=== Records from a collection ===
== Segment start ==
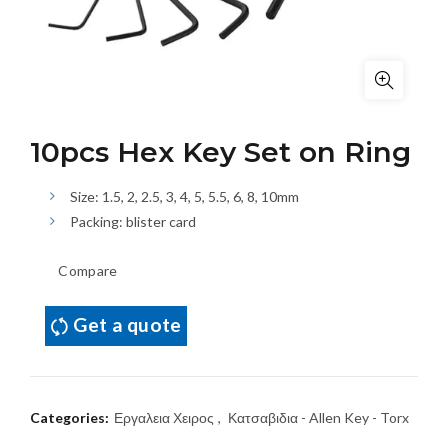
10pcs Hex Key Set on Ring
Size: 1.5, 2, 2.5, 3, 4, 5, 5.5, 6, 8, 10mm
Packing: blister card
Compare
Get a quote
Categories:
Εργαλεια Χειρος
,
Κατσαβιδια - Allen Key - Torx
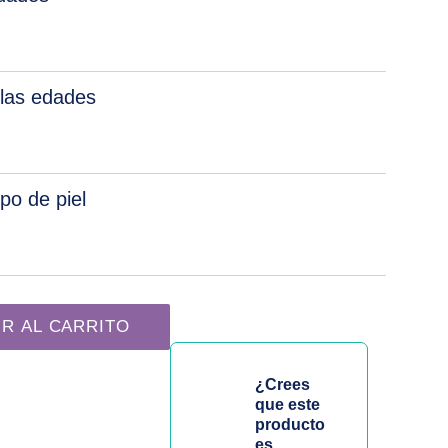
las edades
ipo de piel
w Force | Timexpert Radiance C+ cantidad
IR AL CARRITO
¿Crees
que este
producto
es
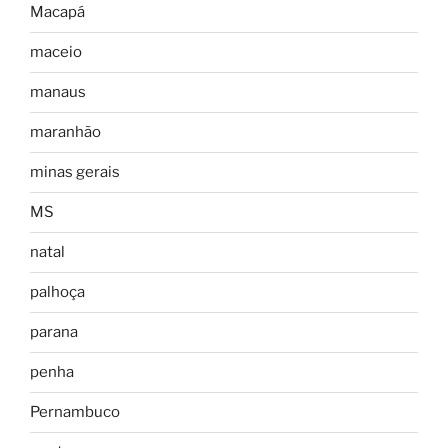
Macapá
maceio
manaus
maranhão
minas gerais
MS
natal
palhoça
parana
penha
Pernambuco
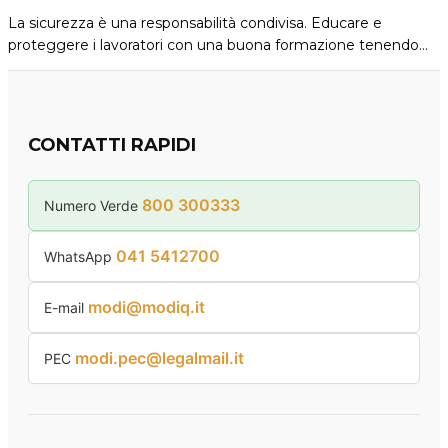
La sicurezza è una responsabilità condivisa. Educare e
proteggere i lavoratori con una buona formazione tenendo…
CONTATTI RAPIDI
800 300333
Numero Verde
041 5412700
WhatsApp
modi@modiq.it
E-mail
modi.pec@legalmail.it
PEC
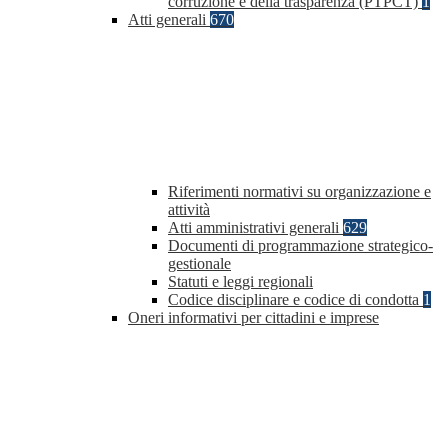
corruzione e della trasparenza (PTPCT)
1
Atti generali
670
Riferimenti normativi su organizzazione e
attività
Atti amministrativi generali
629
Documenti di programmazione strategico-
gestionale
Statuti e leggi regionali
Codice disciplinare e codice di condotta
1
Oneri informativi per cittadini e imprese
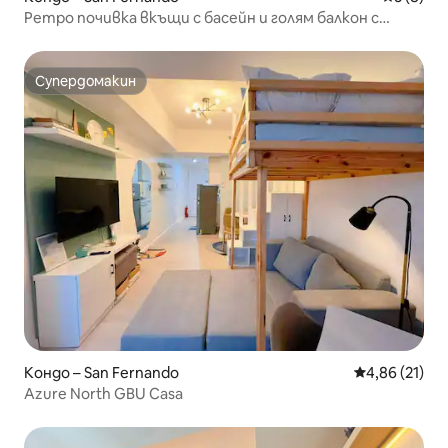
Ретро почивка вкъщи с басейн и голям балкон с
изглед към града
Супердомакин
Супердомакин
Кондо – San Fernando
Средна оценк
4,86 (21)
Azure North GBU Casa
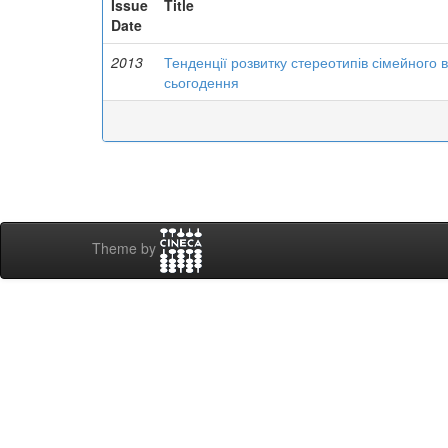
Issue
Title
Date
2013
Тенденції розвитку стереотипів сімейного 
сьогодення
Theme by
== Segment end ==
From the first line to the last, print the records exactly; leave out the pictures.

10pcs Hex Key Set on Ring
Size: 1.5, 2, 2.5, 3, 4, 5, 5.5, 6, 8, 10mm
Packing: blister card
Compare
Get a quote
Categories:
Εργαλεια Χειρος
,
Κατσαβιδια - Allen Key - Torx
las edades
ipo de piel
w Force | Timexpert Radiance C+ cantidad
IR AL CARRITO
¿Crees
que este
producto
es
Macapá
maceio
manaus
maranhão
minas gerais
MS
natal
palhoça
parana
penha
Pernambuco
La sicurezza è una responsabilità condivisa. Educare e
proteggere i lavoratori con una buona formazione tenendo…
CONTATTI RAPIDI
800 300333
Numero Verde
041 5412700
WhatsApp
modi@modiq.it
E-mail
modi.pec@legalmail.it
PEC
corruzione e della trasparenza (PTPCT)
1
Atti generali
670
Riferimenti normativi su organizzazione e
attività
Atti amministrativi generali
629
Documenti di programmazione strategico-
gestionale
Statuti e leggi regionali
Codice disciplinare e codice di condotta
1
Oneri informativi per cittadini e imprese
Ретро почивка вкъщи с басейн и голям балкон с
изглед към града
Супердомакин
Супердомакин
Кондо – San Fernando
Средна оценк
4,86 (21)
Azure North GBU Casa
Issue
Title
Date
2013
Тенденції розвитку стереотипів сімейного 
сьогодення
Theme by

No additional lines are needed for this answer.